As highlighted by this stackexchange answer it's interesting to notice the relationship between curvature and the Hessian matrix.
Looking at the formula of the curvature for the specific case of a point $p(x,y)$ where the gradient is null $\nabla f = 0$ (i.e. $f_x=0$ and $f_y=0$), then the Gaussian curvature of $f$ is the determinant of the Hessian matrix. Since the determinant is the product of the Eigen values, the Gaussian curvature of $f$ is also the product of the Eigen values $\lambda_1$ and $\lambda_2$ of the Hessian for $\nabla f = 0$.

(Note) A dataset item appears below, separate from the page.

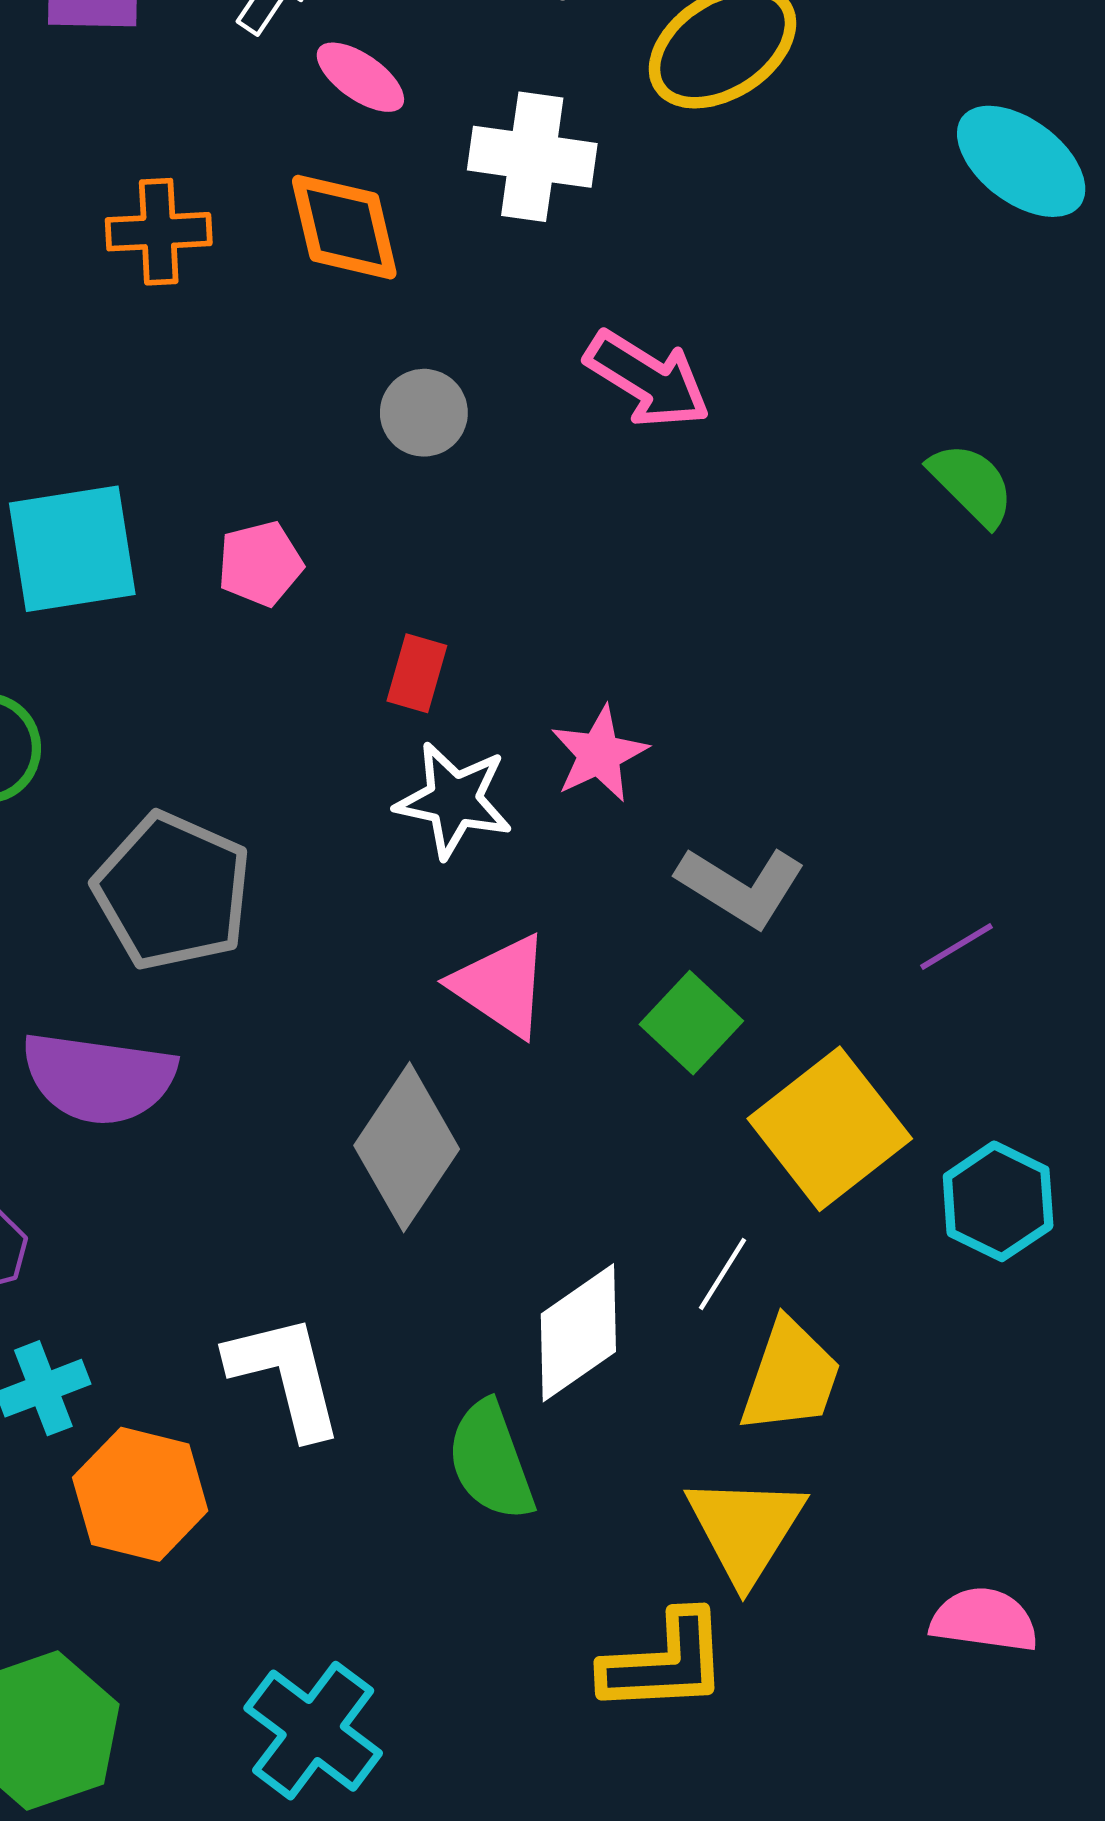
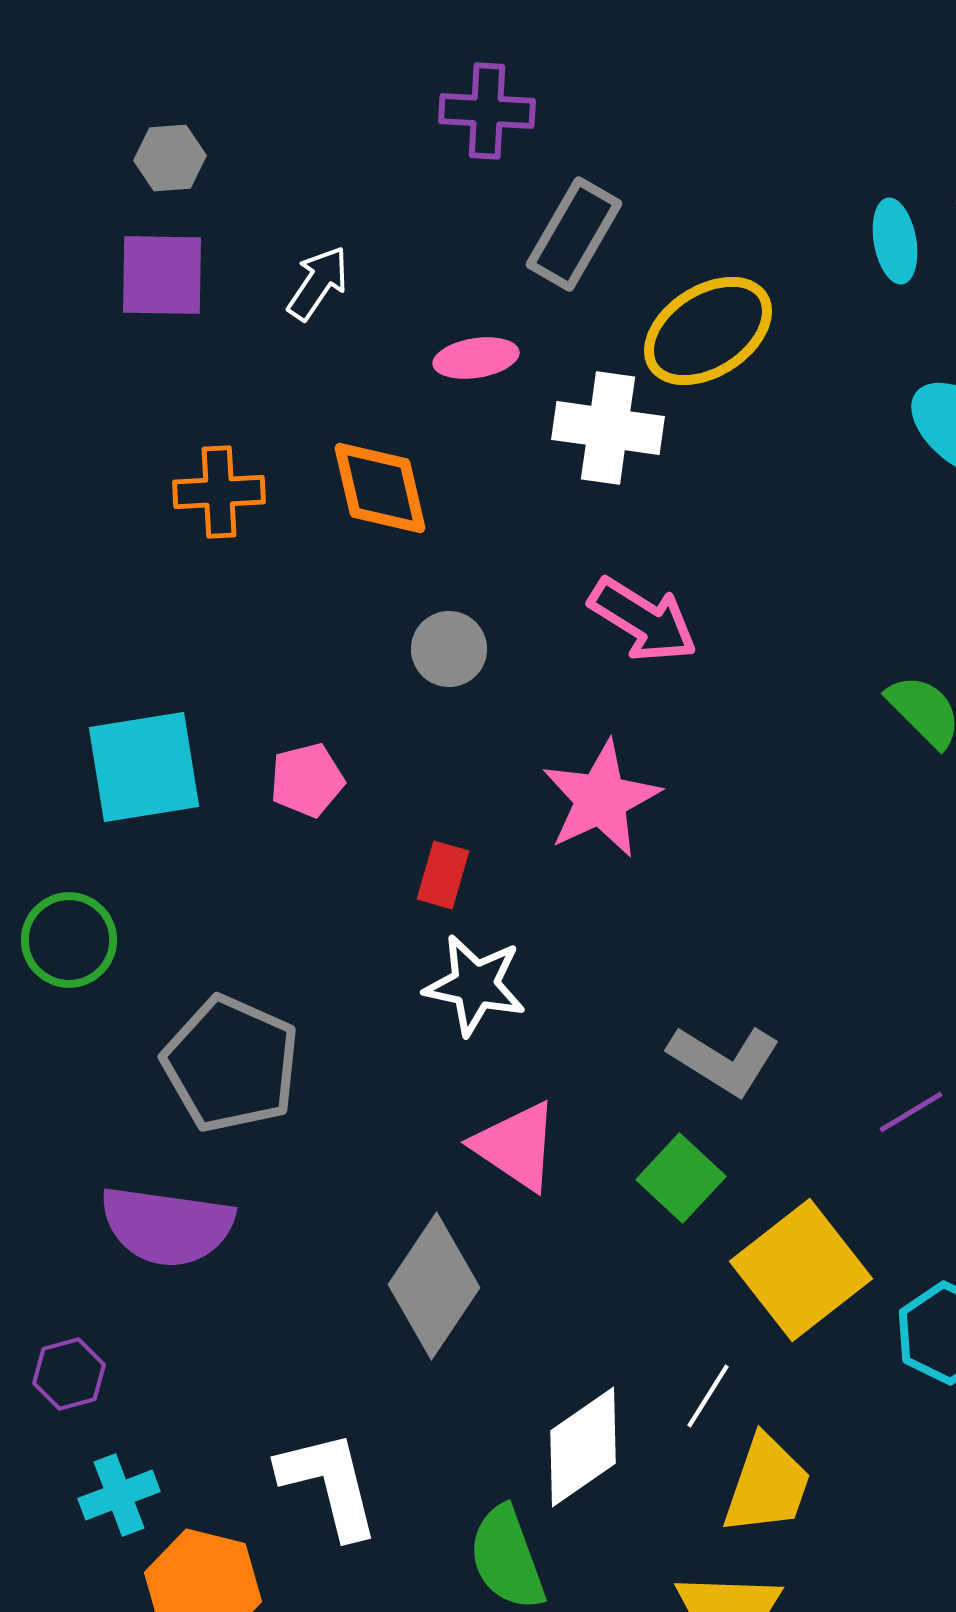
pink ellipse: (360, 77) -> (476, 358), moved, turned -44
white cross: (532, 157) -> (608, 428), moved
pink star: (599, 754) -> (601, 799), moved, size x1.4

Now if the Eigen values are both positives and $\nabla f = 0$, the Gaussian curvature is positive which implies $f$ is bowled shaped; as opposed to a saddle shape. By definition, the Hessian is positive definite when Eigen values are all positives. So a positive definite Hessian for a point of $f$ where $\nabla f(p) = 0$ necessarily means the function is bowled shaped. What's more, as we see with the mean-curvature of z = f(x,y) positive Eigen values also mean it is convex (oriented "up" as opposed to concave which points downwards). This property is used to find the minimum of a function in optimization problems even in higher dimensions.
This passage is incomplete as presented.